Response: Regarding the percentage of vancomycin resistance in VRE, your comment is correct, we believe it was a typo mistake. The reported resistance in the referenced article was 100%. The issue with MRSA data was regarding susceptibility to oxacillin, which was reported in the first draft as 4.3%. That average percentage was calculated from three different studies, two of which reported 0% susceptibility and one reported 12.8% susceptibility (Alhussaini MS. . Pakistan J of Biological Sciences. 2016;19(5):233-238, Taha AE, et al. J Infect Dev Ctries. 2022;16(06):1037-1044, Said KB, et al. Diagnostics (Basel). 2023;13(5):819). Similarly, cefoxitin average percentage (11.5%) was calculated from three different studies which reported susceptibility of 21%, 0%, and 13.3%, respectively (Alhumaid S, et al. Ann Clin Microbiol Antimicrob. 2021;20(1):43., Al Musawi S, et al. J Prev Med Hyg. 2022;63(1)., Said KB, et al.
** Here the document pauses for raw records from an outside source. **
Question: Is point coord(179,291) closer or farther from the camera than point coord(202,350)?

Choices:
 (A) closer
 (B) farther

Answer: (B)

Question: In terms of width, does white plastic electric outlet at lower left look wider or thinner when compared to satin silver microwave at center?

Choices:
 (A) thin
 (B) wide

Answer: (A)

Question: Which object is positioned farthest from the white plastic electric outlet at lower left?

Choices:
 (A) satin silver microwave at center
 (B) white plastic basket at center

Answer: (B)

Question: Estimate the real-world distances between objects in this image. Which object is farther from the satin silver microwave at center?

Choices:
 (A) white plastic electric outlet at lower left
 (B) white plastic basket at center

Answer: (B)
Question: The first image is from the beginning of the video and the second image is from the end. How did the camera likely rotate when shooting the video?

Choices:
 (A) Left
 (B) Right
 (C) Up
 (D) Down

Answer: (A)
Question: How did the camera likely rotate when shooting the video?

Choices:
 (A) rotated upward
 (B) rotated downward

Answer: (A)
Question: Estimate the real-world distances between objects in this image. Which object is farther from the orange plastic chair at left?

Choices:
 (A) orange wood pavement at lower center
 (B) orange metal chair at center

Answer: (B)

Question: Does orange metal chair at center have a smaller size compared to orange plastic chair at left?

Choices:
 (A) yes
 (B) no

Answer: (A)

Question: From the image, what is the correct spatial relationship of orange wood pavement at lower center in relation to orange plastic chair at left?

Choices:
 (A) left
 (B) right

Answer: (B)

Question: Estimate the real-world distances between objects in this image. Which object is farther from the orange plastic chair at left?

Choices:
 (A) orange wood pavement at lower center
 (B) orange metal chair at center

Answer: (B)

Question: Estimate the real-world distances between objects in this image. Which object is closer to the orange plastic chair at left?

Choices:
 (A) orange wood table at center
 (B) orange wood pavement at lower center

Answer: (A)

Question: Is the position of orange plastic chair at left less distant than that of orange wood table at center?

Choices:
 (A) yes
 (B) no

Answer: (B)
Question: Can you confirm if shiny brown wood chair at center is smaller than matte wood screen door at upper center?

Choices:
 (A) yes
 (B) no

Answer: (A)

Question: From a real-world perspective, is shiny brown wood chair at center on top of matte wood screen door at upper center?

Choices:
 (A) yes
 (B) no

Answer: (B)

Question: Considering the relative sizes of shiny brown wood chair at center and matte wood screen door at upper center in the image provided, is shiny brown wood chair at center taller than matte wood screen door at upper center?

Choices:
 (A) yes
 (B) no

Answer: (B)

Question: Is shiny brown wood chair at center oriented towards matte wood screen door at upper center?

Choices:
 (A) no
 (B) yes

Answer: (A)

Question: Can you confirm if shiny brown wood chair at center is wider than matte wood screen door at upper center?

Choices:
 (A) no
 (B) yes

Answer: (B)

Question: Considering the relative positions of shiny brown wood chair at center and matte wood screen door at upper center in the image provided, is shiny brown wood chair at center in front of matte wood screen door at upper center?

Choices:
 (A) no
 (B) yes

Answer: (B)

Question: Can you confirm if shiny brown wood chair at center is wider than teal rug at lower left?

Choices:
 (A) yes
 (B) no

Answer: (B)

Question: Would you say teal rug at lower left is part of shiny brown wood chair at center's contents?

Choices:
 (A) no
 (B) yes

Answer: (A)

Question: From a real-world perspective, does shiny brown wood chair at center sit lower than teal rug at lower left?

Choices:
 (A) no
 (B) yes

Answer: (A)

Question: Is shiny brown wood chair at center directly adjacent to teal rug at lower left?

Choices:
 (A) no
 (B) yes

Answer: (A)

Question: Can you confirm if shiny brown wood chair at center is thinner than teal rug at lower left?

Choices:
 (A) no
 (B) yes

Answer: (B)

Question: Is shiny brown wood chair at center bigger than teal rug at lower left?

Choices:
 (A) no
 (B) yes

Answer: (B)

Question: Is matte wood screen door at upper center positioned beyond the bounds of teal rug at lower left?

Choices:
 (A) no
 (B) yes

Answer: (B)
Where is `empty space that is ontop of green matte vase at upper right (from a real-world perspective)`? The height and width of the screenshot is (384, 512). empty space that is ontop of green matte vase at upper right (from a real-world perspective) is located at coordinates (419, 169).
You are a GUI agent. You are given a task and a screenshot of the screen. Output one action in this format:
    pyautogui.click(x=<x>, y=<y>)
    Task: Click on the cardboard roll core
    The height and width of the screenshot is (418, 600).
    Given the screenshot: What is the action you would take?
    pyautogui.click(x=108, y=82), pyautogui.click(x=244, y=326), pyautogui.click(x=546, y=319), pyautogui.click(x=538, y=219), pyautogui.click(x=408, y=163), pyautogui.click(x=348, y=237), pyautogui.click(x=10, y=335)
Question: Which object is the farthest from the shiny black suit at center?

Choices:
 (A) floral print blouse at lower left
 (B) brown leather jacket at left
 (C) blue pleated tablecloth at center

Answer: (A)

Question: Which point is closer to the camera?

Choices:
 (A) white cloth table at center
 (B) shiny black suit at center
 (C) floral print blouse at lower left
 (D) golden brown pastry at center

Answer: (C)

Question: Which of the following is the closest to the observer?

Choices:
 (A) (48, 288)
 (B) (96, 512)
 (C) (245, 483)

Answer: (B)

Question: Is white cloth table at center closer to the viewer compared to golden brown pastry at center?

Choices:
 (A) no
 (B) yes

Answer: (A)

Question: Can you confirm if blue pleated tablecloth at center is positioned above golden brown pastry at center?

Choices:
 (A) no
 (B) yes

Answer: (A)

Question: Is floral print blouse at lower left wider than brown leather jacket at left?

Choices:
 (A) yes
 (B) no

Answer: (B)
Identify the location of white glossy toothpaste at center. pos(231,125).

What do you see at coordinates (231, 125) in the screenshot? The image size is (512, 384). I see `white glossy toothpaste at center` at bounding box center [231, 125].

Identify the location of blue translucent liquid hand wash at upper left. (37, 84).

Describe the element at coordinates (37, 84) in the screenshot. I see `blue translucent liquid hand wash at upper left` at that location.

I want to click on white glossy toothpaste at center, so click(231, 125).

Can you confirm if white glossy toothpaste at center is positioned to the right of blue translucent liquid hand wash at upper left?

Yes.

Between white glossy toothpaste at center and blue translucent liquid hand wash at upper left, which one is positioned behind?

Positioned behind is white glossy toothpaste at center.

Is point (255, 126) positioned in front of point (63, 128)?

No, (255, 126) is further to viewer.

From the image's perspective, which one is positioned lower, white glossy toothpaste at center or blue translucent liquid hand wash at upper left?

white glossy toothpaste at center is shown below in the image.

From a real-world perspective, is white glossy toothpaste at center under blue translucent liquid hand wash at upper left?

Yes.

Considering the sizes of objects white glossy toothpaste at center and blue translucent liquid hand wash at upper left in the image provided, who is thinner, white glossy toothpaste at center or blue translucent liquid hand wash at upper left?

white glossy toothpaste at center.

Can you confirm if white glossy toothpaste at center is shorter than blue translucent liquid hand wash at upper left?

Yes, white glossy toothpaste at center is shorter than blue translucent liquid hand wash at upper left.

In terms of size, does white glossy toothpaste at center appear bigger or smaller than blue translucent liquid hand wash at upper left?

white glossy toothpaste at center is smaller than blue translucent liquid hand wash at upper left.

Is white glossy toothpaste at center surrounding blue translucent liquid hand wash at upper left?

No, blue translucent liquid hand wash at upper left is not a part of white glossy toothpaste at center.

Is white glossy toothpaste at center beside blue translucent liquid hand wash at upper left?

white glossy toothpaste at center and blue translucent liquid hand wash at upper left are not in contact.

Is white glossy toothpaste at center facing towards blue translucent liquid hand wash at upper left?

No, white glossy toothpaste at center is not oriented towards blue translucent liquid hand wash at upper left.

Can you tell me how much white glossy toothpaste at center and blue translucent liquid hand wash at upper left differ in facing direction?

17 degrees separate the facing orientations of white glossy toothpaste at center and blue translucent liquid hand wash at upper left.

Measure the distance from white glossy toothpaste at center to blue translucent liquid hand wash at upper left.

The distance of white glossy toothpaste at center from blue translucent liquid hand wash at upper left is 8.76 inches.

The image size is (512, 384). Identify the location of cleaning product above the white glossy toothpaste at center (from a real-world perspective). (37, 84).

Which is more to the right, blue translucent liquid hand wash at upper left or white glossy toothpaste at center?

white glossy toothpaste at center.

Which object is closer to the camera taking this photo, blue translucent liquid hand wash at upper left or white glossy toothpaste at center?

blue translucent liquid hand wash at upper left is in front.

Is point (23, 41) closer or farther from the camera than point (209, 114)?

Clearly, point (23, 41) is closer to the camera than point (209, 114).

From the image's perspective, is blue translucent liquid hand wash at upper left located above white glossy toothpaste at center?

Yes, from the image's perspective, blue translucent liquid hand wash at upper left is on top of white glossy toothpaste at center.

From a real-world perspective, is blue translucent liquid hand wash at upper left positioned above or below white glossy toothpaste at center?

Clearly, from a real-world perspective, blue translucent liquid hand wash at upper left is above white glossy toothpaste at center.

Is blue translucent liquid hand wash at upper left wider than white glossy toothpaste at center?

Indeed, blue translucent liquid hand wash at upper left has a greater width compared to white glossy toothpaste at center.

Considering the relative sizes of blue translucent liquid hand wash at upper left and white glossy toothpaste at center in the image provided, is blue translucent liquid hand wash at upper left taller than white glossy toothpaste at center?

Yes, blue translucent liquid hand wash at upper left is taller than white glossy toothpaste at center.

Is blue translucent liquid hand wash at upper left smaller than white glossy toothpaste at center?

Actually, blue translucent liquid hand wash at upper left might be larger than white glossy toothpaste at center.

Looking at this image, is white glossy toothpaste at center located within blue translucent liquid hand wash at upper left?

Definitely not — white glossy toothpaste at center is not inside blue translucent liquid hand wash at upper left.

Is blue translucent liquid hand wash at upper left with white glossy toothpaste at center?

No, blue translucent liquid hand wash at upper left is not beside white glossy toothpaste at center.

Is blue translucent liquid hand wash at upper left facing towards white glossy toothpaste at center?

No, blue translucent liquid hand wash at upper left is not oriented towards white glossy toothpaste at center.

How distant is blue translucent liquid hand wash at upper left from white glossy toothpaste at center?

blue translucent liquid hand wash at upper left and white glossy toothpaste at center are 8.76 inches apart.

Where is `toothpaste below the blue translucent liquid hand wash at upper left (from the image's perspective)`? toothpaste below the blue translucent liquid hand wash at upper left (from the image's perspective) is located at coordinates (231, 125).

Diagnostics (Basel). 2023;13(5):819).  

 

This variation could be resulted from inaccurate use of the automated susceptibility testing methods. We believe if BMD was used in those studies, we would have gotten more accurate susceptibility results.   

Reviewer 2 Report

 

 

the article can be published in this form

Author Response

Thank you for the insightful feedback provided. We hope our study will make a valuable contribution to the field of antibiotic resistance.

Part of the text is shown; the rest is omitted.